2. Whenever an IRQ fires we switch the task by changing the kernel stack pointer in the TSS and the current kernel esp, to the new task's kernel esp. (also storing the current stack top in the task state)
3. Since this new esp already contains the stuff necessary to do an IRET to this task we don't change anything else.
4. repeat 2-3 (this is oversimplified of course not taking priority / time slices, etc into account)

Thanks

nexos · Post by **nexos** » Thu Jun 25, 2020 5:27 am

The TSS simply contains the threads kernel stack, kernel ss, cs, ds, es, fs, and gs. When an IRQ or ISR occurs, then the CPU will do a hardware task switch. It will fetch those values from the TSS. Each time you switch tasks in software, you place that thread's kernel stack in the TSS. The TSS is per core. Each core has its own TSS. Hopefully this answers your questions.

thewrongchristian · Post by **thewrongchristian** » Thu Jun 25, 2020 10:25 am

nexos wrote:The TSS simply contains the threads kernel stack, kernel ss, cs, ds, es, fs, and gs. When an IRQ or ISR occurs, then the CPU will do a hardware task switch. It will fetch those values from the TSS. Each time you switch tasks in software, you place that thread's kernel stack in the TSS. The TSS is per core.
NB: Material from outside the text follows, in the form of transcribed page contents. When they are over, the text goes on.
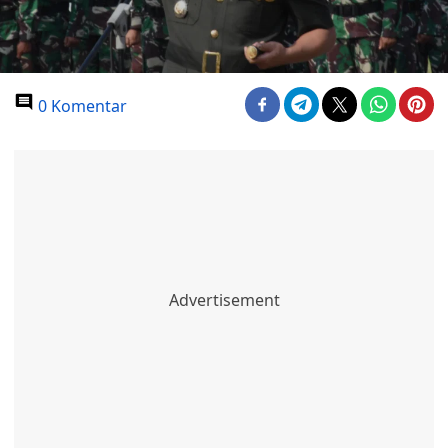
0 Komentar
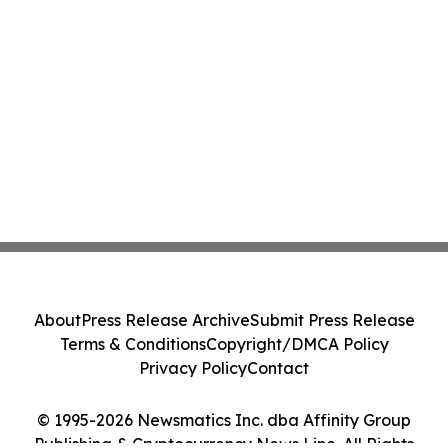
About
Press Release Archive
Submit Press Release
Terms & Conditions
Copyright/DMCA Policy
Privacy Policy
Contact
© 1995-2026 Newsmatics Inc. dba Affinity Group
Publishing & Cryptocurrency News Line. All Rights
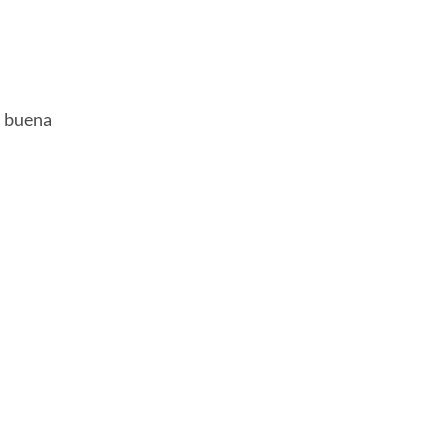
a buena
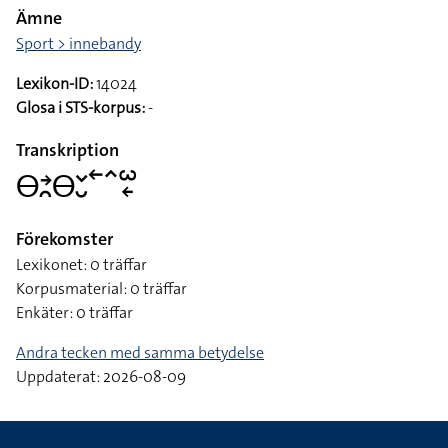
Ämne
Sport > innebandy
Lexikon-ID:
14024
Glosa i STS-korpus:
-
Transkription
􌤫􌥔􌥘􌤫􌥖􌤷􌥢􌥦􌥱􌦈
Förekomster
Lexikonet: 0 träffar
Korpusmaterial: 0 träffar
Enkäter: 0 träffar
Andra tecken med samma betydelse
Uppdaterat: 2026-08-09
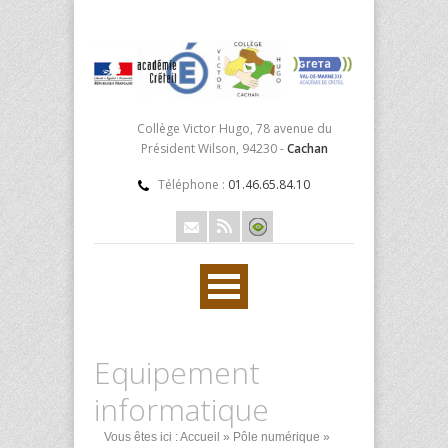
Collège Victor Hugo, 78 avenue du
Président Wilson, 94230 -
Cachan
Téléphone :
01.46.65.84.10
Equipement
informatique
Vous êtes ici :
Accueil
»
Pôle numérique
»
Each core has its own TSS. Hopefully this answers your questions.

Careful, that's not quite right.

In an interrupt/trap gate, only the ss:esp is retrieved from the TSS (and then only for a privilege level change), cs:eip comes from the interrupt/trap gate, and ds, es, fs, gs are all untouched. The old cs, eip and eflags are stored on the kernel stack, and if a privilege level change occured, also the old ss and esp as well.
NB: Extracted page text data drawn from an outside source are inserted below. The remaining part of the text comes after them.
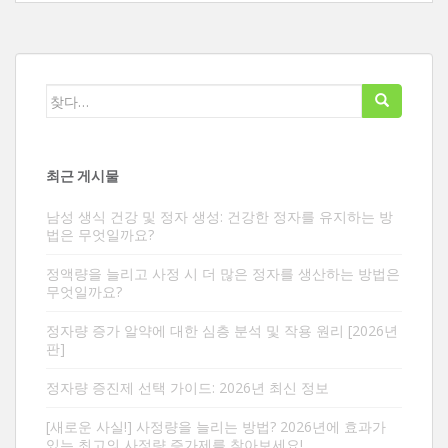
검
색:
최근 게시물
남성 생식 건강 및 정자 생성: 건강한 정자를 유지하는 방
법은 무엇일까요?
정액량을 늘리고 사정 시 더 많은 정자를 생산하는 방법은
무엇일까요?
정자량 증가 알약에 대한 심층 분석 및 작용 원리 [2026년
판]
정자량 증진제 선택 가이드: 2026년 최신 정보
[새로운 사실!] 사정량을 늘리는 방법? 2026년에 효과가
있는 최고의 사정량 증가제를 찾아보세요!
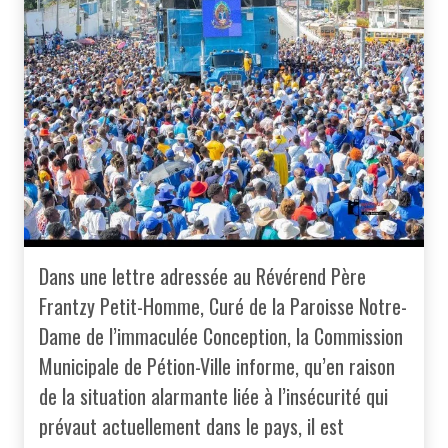
Dans une lettre adressée au Révérend Père
Frantzy Petit-Homme, Curé de la Paroisse Notre-
Dame de l’immaculée Conception, la Commission
Municipale de Pétion-Ville informe, qu’en raison
de la situation alarmante liée à l’insécurité qui
prévaut actuellement dans le pays, il est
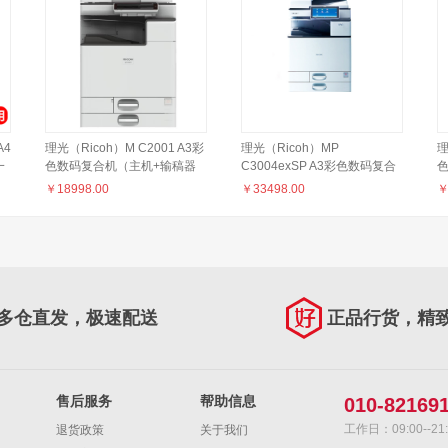
A4
理光（Ricoh）M C2001 A3彩
理光（Ricoh）MP
理
一
色数码复合机（主机+输稿器
C3004exSP A3彩色数码复合
定
+双纸盒）
机 标配含输稿器
￥
18998.00
￥
33498.00
多仓直发，极速配送
正品行货，精
售后服务
帮助信息
010-82169
工作日：09:00--21:
退货政策
关于我们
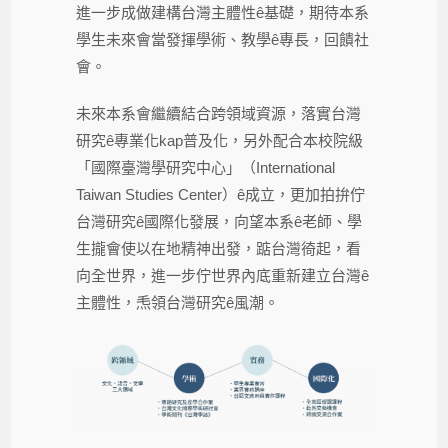
進一步成做建構台灣主體性ê基礎，期待本系
學生未來會當發揮學術、教學ê專長，回饋社
會。
未來本系會繼續結合跨領域資源，落實台灣
研究ê專業化kap普及化，另外配合本校院級
「國際臺灣學研究中心」（International
Taiwan Studies Center）ê成立，更加拍拚佇
台灣研究ê國際化發展，向望本系ê老師、學
生攏會使以在地精神出發，踮台灣徛起，看
向全世界，進一步佇世界內底重新建立台灣ê
主體性，𤆬領台灣研究ê風潮。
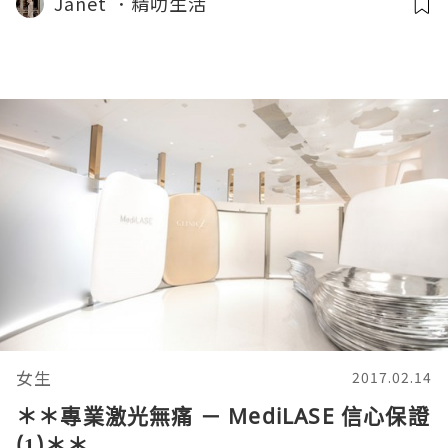
Janet ．精叻生活
女生
2017.02.14
＊＊專業激光無痛 － MediLASE 信心保證
(1)＊＊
Else, if this interrupt specifies a task gate, then the existing CPU state is stored in the current TSS, and the task gate selects the new TSS from which to load the new state (including all the TSS state,) and stores a back pointer to the previous interrupted TSS in the new TSS. Useful for double fault handlers where the stack state can't be relied on. But hardware TSS based task switching is otherwise not useful nor a portable concept, so I think most stay away from it. This sounds more like what you're describing.

So, in summary, when switching kernel stacks, the location of the bottom (high address) of the new thread's kernel stack needs to be stored in the current per-core TSS. When user code transitions to kernel mode via an interrupt, the kernel stack pointer will be initialised from this TSS entry for ss:eip. The rest of the TSS can be ignored.

nullplan · Post by **nullplan** » Thu Jun 25, 2020 1:16 pm

8infy wrote:- Do I understand correctly that if I do software switching I only need 1 TSS per core, that stores the kernel stack pointer of the current thread and the kernel data selector?

Yes. And the IO permission bitmap, if you allow userspace to perform IO.

8infy wrote:- Are those^ the only values fetched from the TSS when going from ring3 -> ring0?

Yes.

8infy wrote:- Is updating the kernel stack pointer in TSS the correct way to go when switching between threads?

Yes.

8infy wrote:- Also, do I understand the multitasking pipeline correctly:
1. Create a "fake" initial task with the correct values on its stack, so we can switch from and to it later.
2. Whenever an IRQ fires we switch the task by changing the kernel stack pointer in the TSS and the current kernel esp, to the new task's kernel esp. (also storing the current stack top in the task state)
3. Since this new esp already contains the stuff necessary to do an IRET to this task we don't change anything else.
4. repeat 2-3 (this is oversimplified of course not taking priority / time slices, etc into account)

No.
Separate the ideas of switching threads and getting an IRQ. I pilfered this idea from Linux and I'm sticking to it: Every task gets some task information flags. The code responsible for the kernel-to-userspace transition will check two of these flags: Was a signal received or did the task time out? The timer IRQ merely sets the timeout flag, but it is the kernel-to-user code responsible for acting on it. Also, everything in the kernel not in interrupt context (so syscall context or kernel thread) can just call schedule() at any time. Anyway, if either of these flags is set, another function is called in the kernel. That function will react to signals. But importantly for you, it will also react to a timeout by just calling schedule(). And it is that function that will pick the next task and perform the actual task switch by pushing all non-volatile registers, switching the stack, then reloading all the registers and returning. Since the stack was switched, it returns to a different context, but it will return later to the context we just left, and restore those registers.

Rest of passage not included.